Task description: Return the data exactly, but only from the line containing "Near Top Hospitals with Filipino Support" through its last line.

+---+

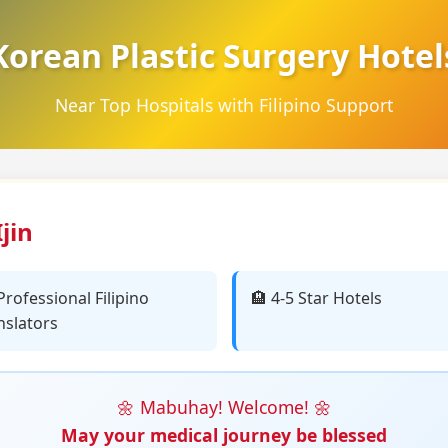
Korean Plastic Surgery Hotel
Near Top Hospitals with Filipino Support
jin
️ Professional Filipino
🏨 4-5 Star Hotels
nslators
🌼 Mabuhay! Welcome! 🌼
May your medical journey be blessed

+---+

Task answer:
Near Top Hospitals with Filipino Support
jin
️ Professional Filipino
🏨 4-5 Star Hotels
nslators
🌼 Mabuhay! Welcome! 🌼
May your medical journey be blessed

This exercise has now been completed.